ABOUT THIS EXERCISE:
Return all of the following entries as written, but without the images.

*** DATASET RECORDS

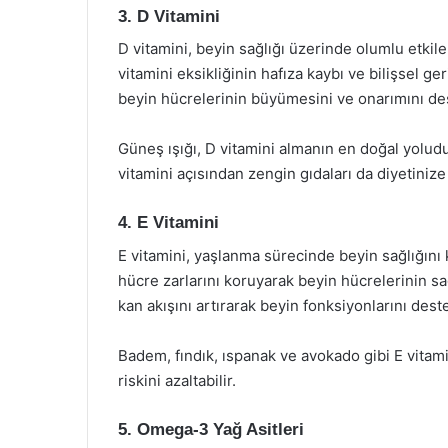
3. D Vitamini
D vitamini, beyin sağlığı üzerinde olumlu etkile
vitamini eksikliğinin hafıza kaybı ve bilişsel ge
beyin hücrelerinin büyümesini ve onarımını des
Güneş ışığı, D vitamini almanın en doğal yoludu
vitamini açısından zengin gıdaları da diyetinize 
4. E Vitamini
E vitamini, yaşlanma sürecinde beyin sağlığını 
hücre zarlarını koruyarak beyin hücrelerinin sa
kan akışını artırarak beyin fonksiyonlarını deste
Badem, fındık, ıspanak ve avokado gibi E vitami
riskini azaltabilir.
5. Omega-3 Yağ Asitleri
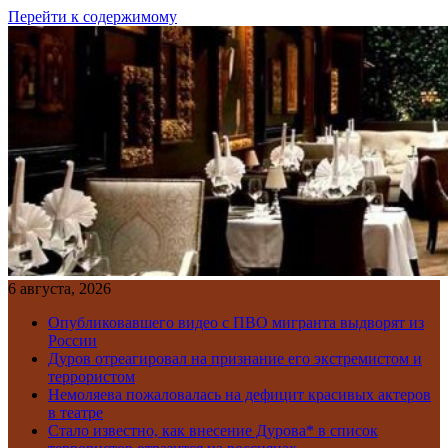
Перейти к содержимому
6 августа, 2026
Опубликовавшего видео с ПВО мигранта выдворят из
России
Дуров отреагировал на признание его экстремистом и
террористом
Немоляева пожаловалась на дефицит красивых актеров
в театре
Стало известно, как внесение Дурова* в список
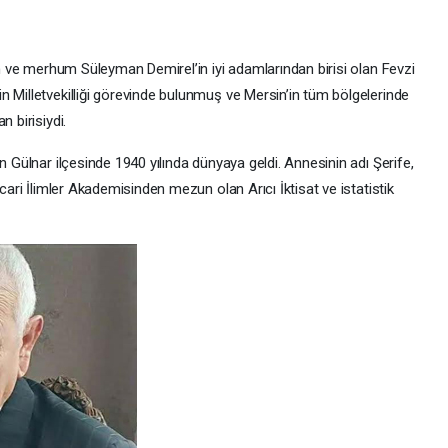
nan ve merhum Süleyman Demirel’in iyi adamlarından birisi olan Fevzi
n Milletvekilliği görevinde bulunmuş ve Mersin’in tüm bölgelerinde
 birisiydi.
n Gülnar ilçesinde 1940 yılında dünyaya geldi. Annesinin adı Şerife,
icari İlimler Akademisinden mezun olan Arıcı İktisat ve istatistik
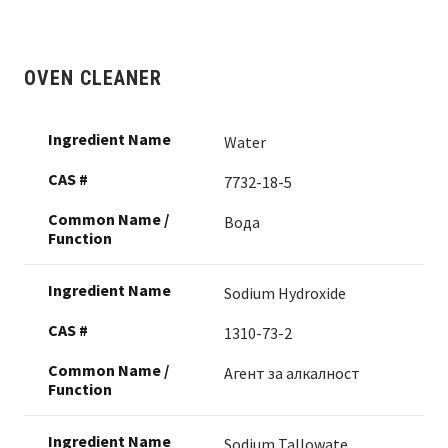
OVEN CLEANER
Water
7732-18-5
Вода
Sodium Hydroxide
1310-73-2
Агент за алкалност
Sodium Tallowate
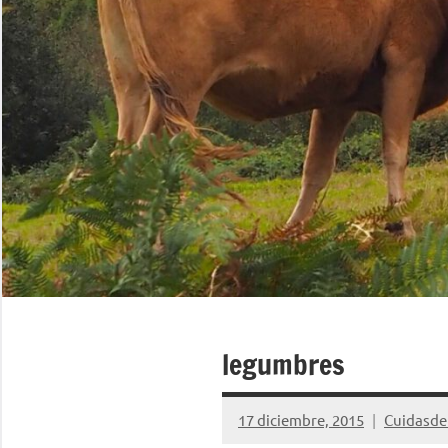
legumbres
17 diciembre, 2015
Cuidasde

******

WRITTEN ANSWER:
3. D Vitamini
D vitamini, beyin sağlığı üzerinde olumlu etkile
vitamini eksikliğinin hafıza kaybı ve bilişsel ge
beyin hücrelerinin büyümesini ve onarımını des
Güneş ışığı, D vitamini almanın en doğal yoludu
vitamini açısından zengin gıdaları da diyetinize 
4. E Vitamini
E vitamini, yaşlanma sürecinde beyin sağlığını 
hücre zarlarını koruyarak beyin hücrelerinin sa
kan akışını artırarak beyin fonksiyonlarını deste
Badem, fındık, ıspanak ve avokado gibi E vitami
riskini azaltabilir.
5. Omega-3 Yağ Asitleri
Перейти к содержимому
6 августа, 2026
Опубликовавшего видео с ПВО мигранта выдворят из
России
Дуров отреагировал на признание его экстремистом и
террористом
Немоляева пожаловалась на дефицит красивых актеров
в театре
Стало известно, как внесение Дурова* в список
nan ve merhum Süleyman Demirel’in iyi adamlarından birisi olan Fevzi
n Milletvekilliği görevinde bulunmuş ve Mersin’in tüm bölgelerinde
 birisiydi.
n Gülnar ilçesinde 1940 yılında dünyaya geldi. Annesinin adı Şerife,
icari İlimler Akademisinden mezun olan Arıcı İktisat ve istatistik
OVEN CLEANER
Water
7732-18-5
Вода
Sodium Hydroxide
1310-73-2
Агент за алкалност
Sodium Tallowate
legumbres
17 diciembre, 2015
Cuidasde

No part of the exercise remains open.